_Brief:_ Could you repeat every record below exactly, leaving out the pictures?

_Materials provided:_

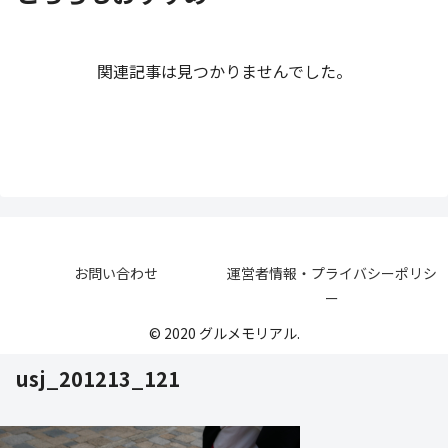
関連記事は見つかりませんでした。
お問い合わせ
運営者情報・プライバシーポリシ
ー
© 2020 グルメモリアル.
usj_201213_121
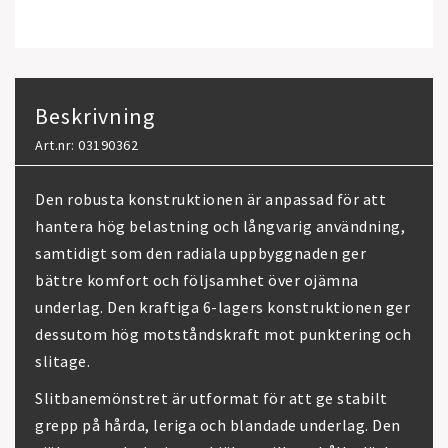
Beskrivning
Art.nr: 03190362
Den robusta konstruktionen är anpassad för att
hantera hög belastning och långvarig användning,
samtidigt som den radiala uppbyggnaden ger
bättre komfort och följsamhet över ojämna
underlag. Den kraftiga 6-lagers konstruktionen ger
dessutom hög motståndskraft mot punktering och
slitage.
Slitbanemönstret är utformat för att ge stabilt
grepp på hårda, leriga och blandade underlag. Den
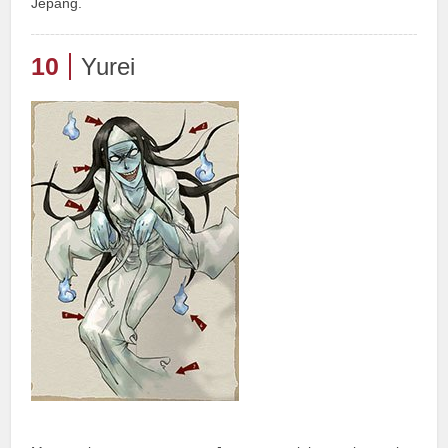
Jepang.
10
Yurei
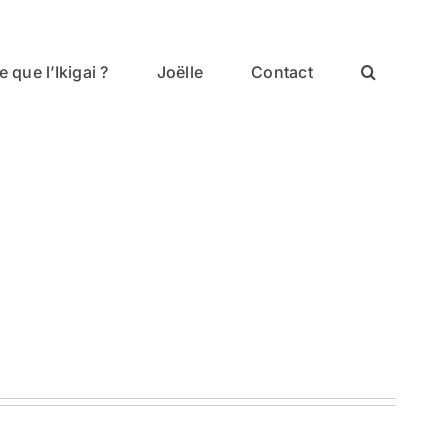
 que l’Ikigai ?
Joëlle
Contact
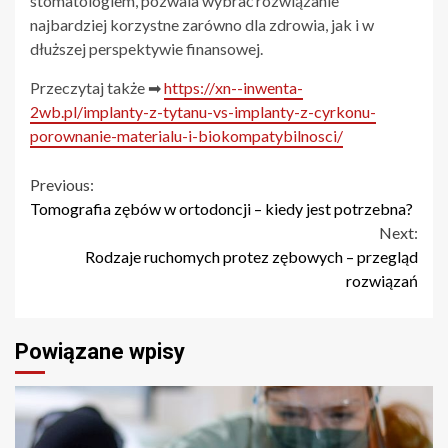
stomatologiem, pozwala wybrać rozwiązanie
najbardziej korzystne zarówno dla zdrowia, jak i w
dłuższej perspektywie finansowej.
Przeczytaj także ➡
https://xn--inwenta-
2wb.pl/implanty-z-tytanu-vs-implanty-z-cyrkonu-
porownanie-materialu-i-biokompatybilnosci/
Continue
Previous:
Tomografia zębów w ortodoncji – kiedy jest potrzebna?
Reading
Next:
Rodzaje ruchomych protez zębowych – przegląd
rozwiązań
Powiązane wpisy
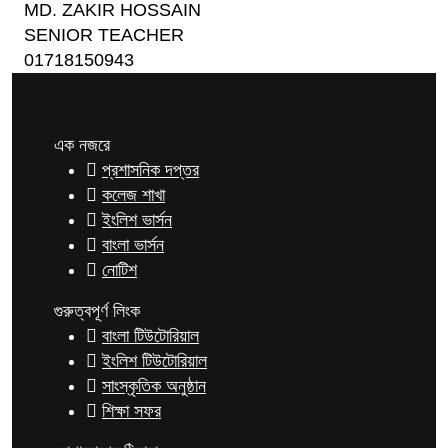
MD. ZAKIR HOSSAIN
SENIOR TEACHER
01718150943
এক নজরে
প্রশাসনিক দপ্তর
কলেজ শাখা
ইংলিশ ভার্সন
বাংলা ভার্সন
নোটিশ
গুরুত্বপূর্ণ লিংক
বাংলা টিউটোরিয়াল
ইংলিশ টিউটোরিয়াল
সাংস্কৃতিক অনুষ্ঠান
শিক্ষা সফর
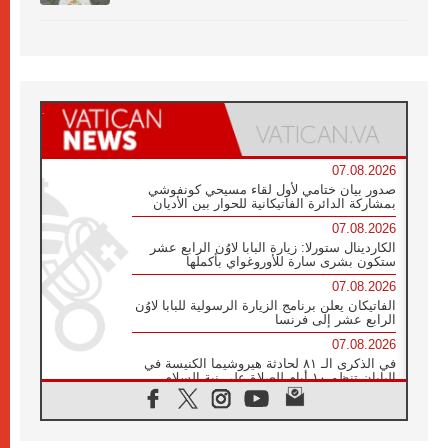
07.08.2026
صدور بيان ختامي لأول لقاء مسيحي كونفوشي
بمشاركة الدائرة الفاتيكانية للحوار بين الأديان
07.08.2026
الكاردينال ستورلا: زيارة البابا لاوُن الرابع عشر
ستكون بشرى سارة للأوروغواي بأكملها
07.08.2026
الفاتيكان يعلن برنامج الزيارة الرسولية للبابا لاوُن
الرابع عشر إلى فرنسا
07.08.2026
في الذكرى الـ ٨١ لحادثة هيروشيما الكنيسة في
اليابان تنظم ١٠ أيام للصلاة على نية السلام
07.08.2026
الكنيسة في الأوروغواي: زيارة البابا ستعزز
الإيمان والرجاء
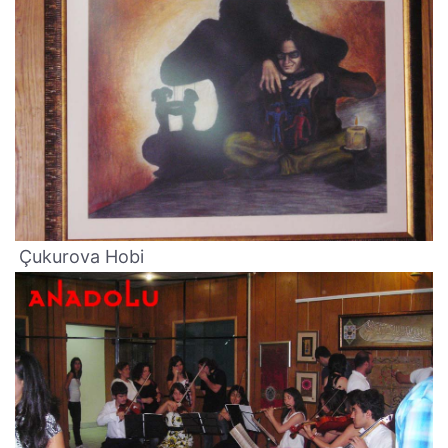
Çukurova Hobi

_The completed task:_
関連記事は見つかりませんでした。
お問い合わせ
運営者情報・プライバシーポリシ
ー
© 2020 グルメモリアル.
usj_201213_121
Beskrivning
Art.nr: 03190362
Den robusta konstruktionen är anpassad för att
hantera hög belastning och långvarig användning,
samtidigt som den radiala uppbyggnaden ger
bättre komfort och följsamhet över ojämna
underlag. Den kraftiga 6-lagers konstruktionen ger
dessutom hög motståndskraft mot punktering och
slitage.
Slitbanemönstret är utformat för att ge stabilt
grepp på hårda, leriga och blandade underlag. Den
Jepang.
10
Yurei
 que l’Ikigai ?
Joëlle
Contact
stomatologiem, pozwala wybrać rozwiązanie
najbardziej korzystne zarówno dla zdrowia, jak i w
dłuższej perspektywie finansowej.
Przeczytaj także ➡
https://xn--inwenta-
2wb.pl/implanty-z-tytanu-vs-implanty-z-cyrkonu-
porownanie-materialu-i-biokompatybilnosci/
Continue
Previous:
Tomografia zębów w ortodoncji – kiedy jest potrzebna?
Reading
Next:
Rodzaje ruchomych protez zębowych – przegląd
rozwiązań
Powiązane wpisy
MD. ZAKIR HOSSAIN
SENIOR TEACHER
01718150943
এক নজরে
প্রশাসনিক দপ্তর
কলেজ শাখা
ইংলিশ ভার্সন
বাংলা ভার্সন
নোটিশ
গুরুত্বপূর্ণ লিংক
বাংলা টিউটোরিয়াল
ইংলিশ টিউটোরিয়াল
সাংস্কৃতিক অনুষ্ঠান
শিক্ষা সফর
07.08.2026
صدور بيان ختامي لأول لقاء مسيحي كونفوشي
بمشاركة الدائرة الفاتيكانية للحوار بين الأديان
07.08.2026
الكاردينال ستورلا: زيارة البابا لاوُن الرابع عشر
ستكون بشرى سارة للأوروغواي بأكملها
07.08.2026
الفاتيكان يعلن برنامج الزيارة الرسولية للبابا لاوُن
الرابع عشر إلى فرنسا
07.08.2026
في الذكرى الـ ٨١ لحادثة هيروشيما الكنيسة في
اليابان تنظم ١٠ أيام للصلاة على نية السلام
07.08.2026
الكنيسة في الأوروغواي: زيارة البابا ستعزز
الإيمان والرجاء
Çukurova Hobi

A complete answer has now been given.